ACTIVITY
Select from the records below every line that has the word "商品管理" in it.

RECORDS FOR THIS EXERCISE

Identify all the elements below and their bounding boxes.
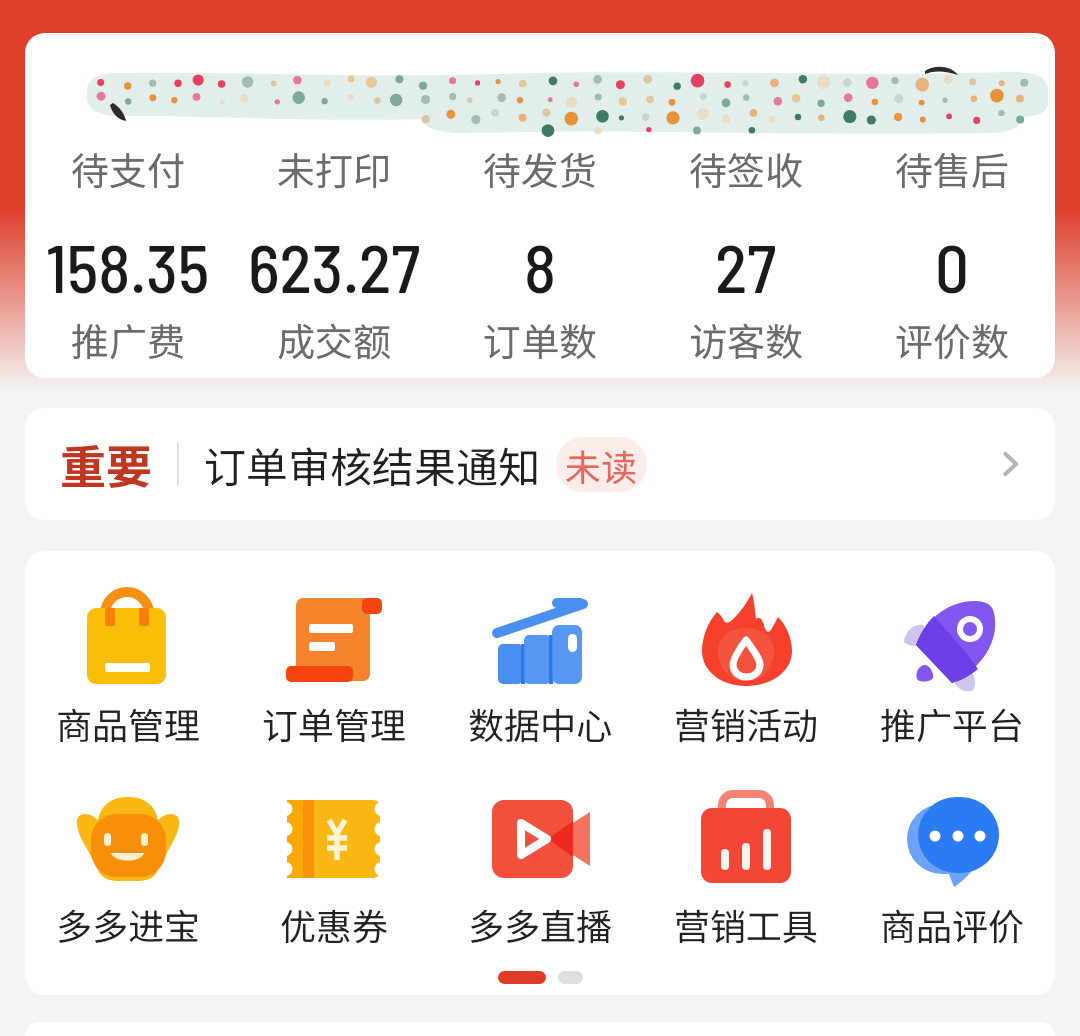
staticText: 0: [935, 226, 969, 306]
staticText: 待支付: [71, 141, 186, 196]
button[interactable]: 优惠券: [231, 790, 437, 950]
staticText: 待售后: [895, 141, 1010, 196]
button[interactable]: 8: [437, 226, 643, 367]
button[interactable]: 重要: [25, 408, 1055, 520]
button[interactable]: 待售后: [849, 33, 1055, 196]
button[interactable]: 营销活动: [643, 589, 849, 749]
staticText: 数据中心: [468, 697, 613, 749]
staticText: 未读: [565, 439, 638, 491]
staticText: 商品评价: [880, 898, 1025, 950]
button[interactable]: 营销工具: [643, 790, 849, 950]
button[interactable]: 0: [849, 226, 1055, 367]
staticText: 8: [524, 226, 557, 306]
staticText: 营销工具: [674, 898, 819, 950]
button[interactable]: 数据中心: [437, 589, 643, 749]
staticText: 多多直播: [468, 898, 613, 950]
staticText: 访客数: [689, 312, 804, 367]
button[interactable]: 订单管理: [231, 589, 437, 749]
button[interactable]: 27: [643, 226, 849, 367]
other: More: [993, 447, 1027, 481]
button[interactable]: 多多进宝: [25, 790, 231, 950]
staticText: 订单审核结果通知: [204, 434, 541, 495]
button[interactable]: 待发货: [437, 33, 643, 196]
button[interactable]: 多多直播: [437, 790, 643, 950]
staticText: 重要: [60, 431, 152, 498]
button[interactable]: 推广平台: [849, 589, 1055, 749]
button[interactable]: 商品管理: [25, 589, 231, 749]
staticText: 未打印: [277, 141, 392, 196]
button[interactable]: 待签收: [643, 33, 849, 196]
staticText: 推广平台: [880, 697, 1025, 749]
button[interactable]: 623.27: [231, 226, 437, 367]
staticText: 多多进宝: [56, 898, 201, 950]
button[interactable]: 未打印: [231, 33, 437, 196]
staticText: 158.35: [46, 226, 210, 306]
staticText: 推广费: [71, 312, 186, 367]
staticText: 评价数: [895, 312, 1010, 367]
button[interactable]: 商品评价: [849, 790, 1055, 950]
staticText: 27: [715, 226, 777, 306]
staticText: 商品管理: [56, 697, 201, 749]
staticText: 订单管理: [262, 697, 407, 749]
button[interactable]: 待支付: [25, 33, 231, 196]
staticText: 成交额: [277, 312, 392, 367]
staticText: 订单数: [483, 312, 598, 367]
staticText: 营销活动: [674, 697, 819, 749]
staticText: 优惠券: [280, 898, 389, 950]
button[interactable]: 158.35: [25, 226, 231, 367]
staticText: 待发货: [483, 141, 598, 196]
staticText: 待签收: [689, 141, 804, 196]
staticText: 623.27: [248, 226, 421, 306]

REPLY
button[interactable]: 商品管理: [25, 589, 231, 749]
staticText: 商品管理: [56, 697, 201, 749]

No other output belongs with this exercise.